• Prompt:
Within the listing below, how many lines contain the word "obedience"? Answer with the number only.

····················

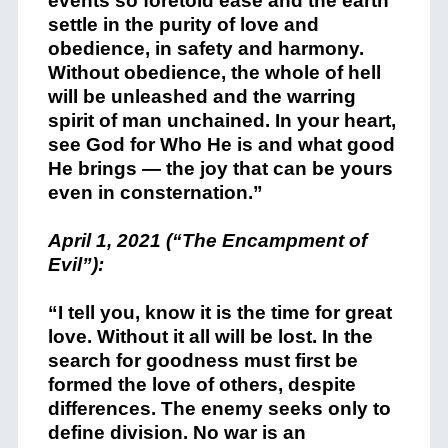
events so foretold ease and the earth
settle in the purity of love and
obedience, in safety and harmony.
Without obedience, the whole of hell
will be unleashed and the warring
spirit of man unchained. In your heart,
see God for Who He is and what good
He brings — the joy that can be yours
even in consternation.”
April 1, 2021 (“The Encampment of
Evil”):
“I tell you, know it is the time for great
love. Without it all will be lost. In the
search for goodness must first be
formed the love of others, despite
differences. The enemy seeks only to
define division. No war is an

····················

• Answer section:
2